Abstract
The study of female labor supply has been a topic of relevance in the economic literature. Generally, the data are left-censored and the classic tobit model has been extensively used in the modeling strategy. This model, however, assumes normality for the error distribution and is not recommended for data with positive skewness, heavy-tails and heteroscedasticity, as is the case of female labor supply data. Moreover, it is well-known that the quantile regression approach accounts for the influences of different quantiles in the estimated coefficients. We take all these features into account and propose a parametric quantile tobit regression model based on quantile log-symmetric distributions. The proposed method allows one to model data with positive skewness (which is not suitable for the classic tobit model), to study the influence of the quantiles of interest, and to account for heteroscedasticity.
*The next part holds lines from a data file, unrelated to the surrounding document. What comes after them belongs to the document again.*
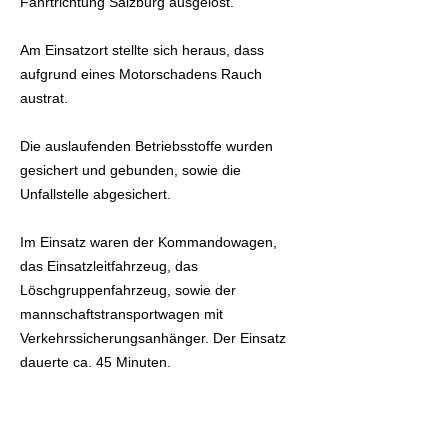
Fahrtrichtung Salzburg ausgelöst.
Am Einsatzort stellte sich heraus, dass
aufgrund eines Motorschadens Rauch
austrat.
Die auslaufenden Betriebsstoffe wurden
gesichert und gebunden, sowie die
Unfallstelle abgesichert.
Im Einsatz waren der Kommandowagen,
das Einsatzleitfahrzeug, das
Löschgruppenfahrzeug, sowie der
mannschaftstransportwagen mit
Verkehrssicherungsanhänger. Der Einsatz
dauerte ca. 45 Minuten.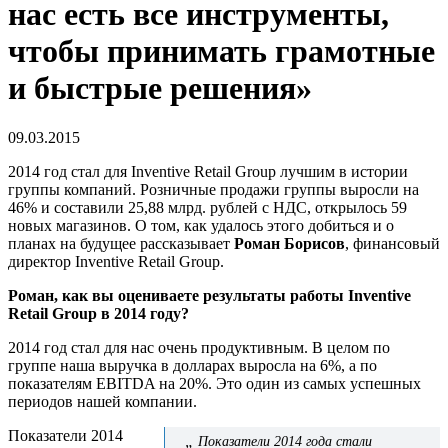
нас есть все инструменты,
чтобы принимать грамотные
и быстрые решения»
09.03.2015
2014 год стал для Inventive Retail Group лучшим в истории
группы компаний. Розничные продажи группы выросли на
46% и составили 25,88 млрд. рублей с НДС, открылось 59
новых магазинов. О том, как удалось этого добиться и о
планах на будущее рассказывает
Роман Борисов
, финансовый
директор Inventive Retail Group.
Роман, как вы оцениваете результаты работы Inventive
Retail Group в 2014 году?
2014 год стал для нас очень продуктивным. В целом по
группе наша выручка в долларах выросла на 6%, а по
показателям EBITDA на 20%. Это один из самых успешных
периодов нашей компании.
Показатели 2014
„
Показатели 2014 года стали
The model parameters are estimated by maximum likelihood and a Monte Carlo experiment is performed to evaluate alternative estimators. The new method is applied to two distinct female labor supply data sets. The results indicate that the log-symmetric quantile tobit model fits better the data than the classic tobit model.
Disclosure statement
No potential conflict of interest was reported by the author(s).
Notes
1 Available at https://www.ibge.gov.br/
3 We do not use the most recent Continuous PNAD data set because of a lack clarity in some variables of interest in its dictionary. This is case of the labor experience/skill variable, which are the years of work in the main activity, and marital status, which is also not clearly defined in the Continuous PNAD. It is worth mention that is not necessary the variables of the two samples, PNAD and PSID, are similar. We only need to have a censored variable for female hours worked. The 2015 PNAD data set also be used only to illustrate the proposed methodology.